- [Material for the task]:
——
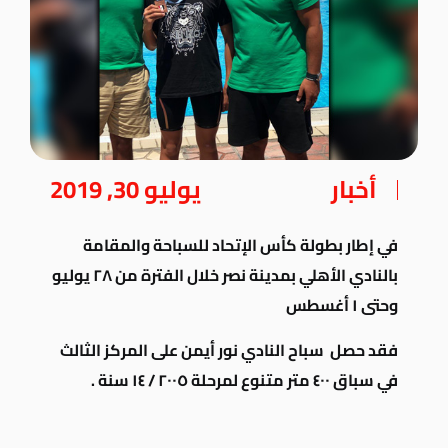
أخبار
يوليو 30, 2019
في إطار بطولة كأس الإتحاد للسباحة والمقامة
بالنادي الأهلي بمدينة نصر خلال الفترة من ٢٨ يوليو
وحتى ١ أغسطس
فقد حصل سباح النادي نور أيمن على المركز الثالث
في سباق ٤٠٠ متر متنوع لمرحلة ٢٠٠٥ / ١٤ سنة .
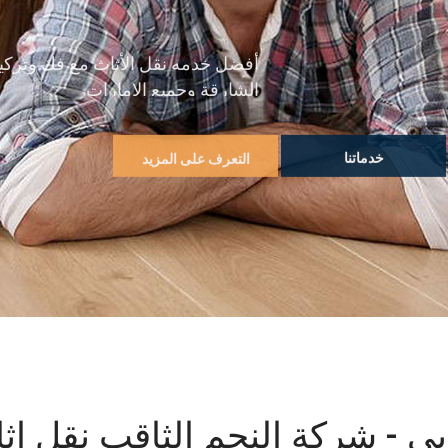
أفضل خدمه نقل الأثاث مع فك وتركيب
الشارقة وجميع الامارات
خدماتنا
التعرف على المزيد
 - شركة النجم الثاقب نقل اثا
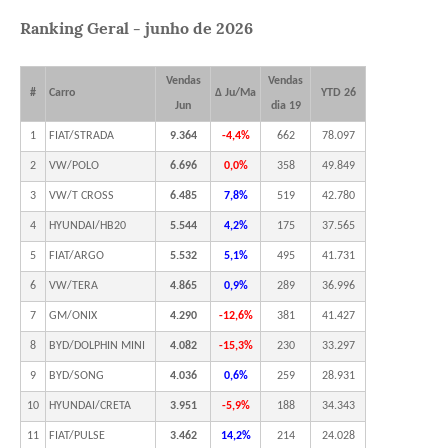
Ranking Geral - junho de 2026
Vendas
Vendas
#
Carro
Δ Ju/Ma
YTD 26
Jun
dia 19
1
FIAT/STRADA
9.364
-4,4%
662
78.097
2
VW/POLO
6.696
0,0%
358
49.849
3
VW/T CROSS
6.485
7,8%
519
42.780
4
HYUNDAI/HB20
5.544
4,2%
175
37.565
5
FIAT/ARGO
5.532
5,1%
495
41.731
6
VW/TERA
4.865
0,9%
289
36.996
7
GM/ONIX
4.290
-12,6%
381
41.427
8
BYD/DOLPHIN MINI
4.082
-15,3%
230
33.297
9
BYD/SONG
4.036
0,6%
259
28.931
10
HYUNDAI/CRETA
3.951
-5,9%
188
34.343
11
FIAT/PULSE
3.462
14,2%
214
24.028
——
- [Try it]:
Every line in the listing above that mentions "يوليو" should be returned.

- [Response to the exercise]:
يوليو 30, 2019
بالنادي الأهلي بمدينة نصر خلال الفترة من ٢٨ يوليو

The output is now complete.